Sure it can, install windows, then RDP into the server should not need a gfx card. Though might have to get a little tricky with the initial install. I know some of those older computers with Xeon CPUs have basic VGA video out on the motherboard and don't require CPU gfx or an add on card. the only thing you wont be able to do is GPU HW trans coding, but if you are just doing 1 user at a time the CPU should be able to handle the load just fine. 90% of what you will need to do in Jellyfin can be done via the web interface. The only thing you need to access the main OS for is Initial setup, Updating Jellyfin, and tweaking settings. I have not touched my OS in 1 to 2 months.
Quote: Jellyfin, the server with the media files, does all the work? Using the Jellyfin app on a smart TV will work just as well as an N100 running the app?
I think that's where I'm mostly unclear. My concern is having a large 4K video on the server with a 10,000kbps bitrate and HDR colour, and it streams and looks about the same as a 1080p 4,000kbps video... phones/tablets, whatever... I can see why it'll compress for those, but on a 65" 4K HDR TV, I want to make sure I'm getting full quality from the files.
This is the Big question, and the one I have the least technical knowledge about. but i will use my setup as an example.
You are partly correct here. Jellyfin is the server with ACCESS to the media files, the files do not have to be on the server it self. I have multiple NAS supplying media to my Jellyfin server, Your current NAS setup should work perfectly fine.
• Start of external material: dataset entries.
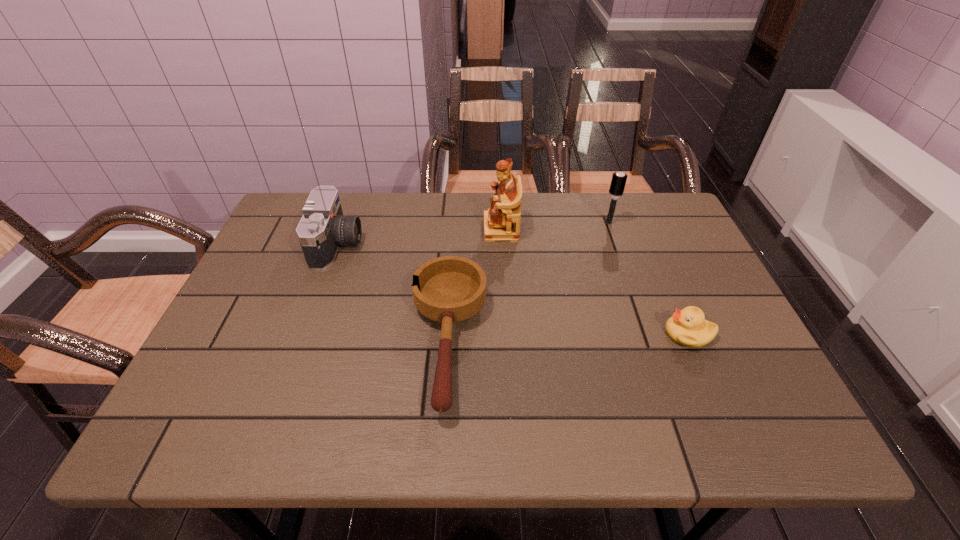 The image size is (960, 540). In order to click on the tallest object in this screenshot , I will do `click(502, 221)`.

Identify the location of the second tallest object. The height and width of the screenshot is (540, 960). (618, 181).

This screenshot has height=540, width=960. I want to click on the fourth object from left to right, so point(618,181).

The width and height of the screenshot is (960, 540). Find the location of `the third shortest object`. the third shortest object is located at coordinates (323, 228).

In order to click on the leftmost object in this screenshot , I will do pyautogui.click(x=323, y=228).

What are the coordinates of `saucepan` in the screenshot? It's located at (447, 289).

Where is `the rightmost object`? The height and width of the screenshot is (540, 960). the rightmost object is located at coordinates (688, 327).

Where is `vacant space located 0.250m on the front-facing side of the tallest object`? The image size is (960, 540). vacant space located 0.250m on the front-facing side of the tallest object is located at coordinates (397, 229).

This screenshot has width=960, height=540. Find the location of `free space located on the front-facing side of the tallest object`. free space located on the front-facing side of the tallest object is located at coordinates (347, 229).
Also the Jellyfin server does not do ALL of the video work, but can do some/most of it. for example, lets take your 10k kbps HDR video, if you are watching that file on a modern gaming computer with HDR monitor, and the power to watch it in all of its glory, then Jellyfin does next to nothing and simply sends the data over the network and your computer does the heavy lifting. Again Jellyfin is probably doing something here, but at your end it will/should be in Full HDR glory. Jellyfin refers to this as Direct play mode. Now if you play this same file on, say a chrome book, the chrome book is not capable of playing that file to its fullest extent (OK, some might be, but not the $100 chrome books people buy for school, etc.). Jellyfin at this point will start to on the fly transcode that video down to what ever resolution, and audio format that it thinks will be best for the chrome book based on network, and computer hardware. This transcode is stored in a temporary folder that gets deleted after a given amount of time (that you can set your self). Also like any other streaming service you can manually override what settings are chosen and chose a higher, or lower resolution. So the client device will still have to process the video, but the video it is sent is custom tailored to the device that is accessing the Jellyfin server.
Now if the TV app or the n100 mini PC would be better for your TV, I cant really say. I would suspect that the n100 is far more powerful then the TV processing, so the TV may try to transcode the video down so it can process the file. Most "smart" TVs in my experience are more of a gimmick then anything. they tend to have under powered hardware, and lose support far to quickly, but that is another subject. I know on the new 4k Roku I have seen no noticeable issues running 4k remote over the internet. At the same time, I can 100% say you care far more about video quality then I do, because if its not a pixelated mess its fine to me, that is all personal preference.
Hope that helps, if you want a more detailed explanation of how and why about bitrate stuff, someone else will have to step in, because that is out of my wheel house.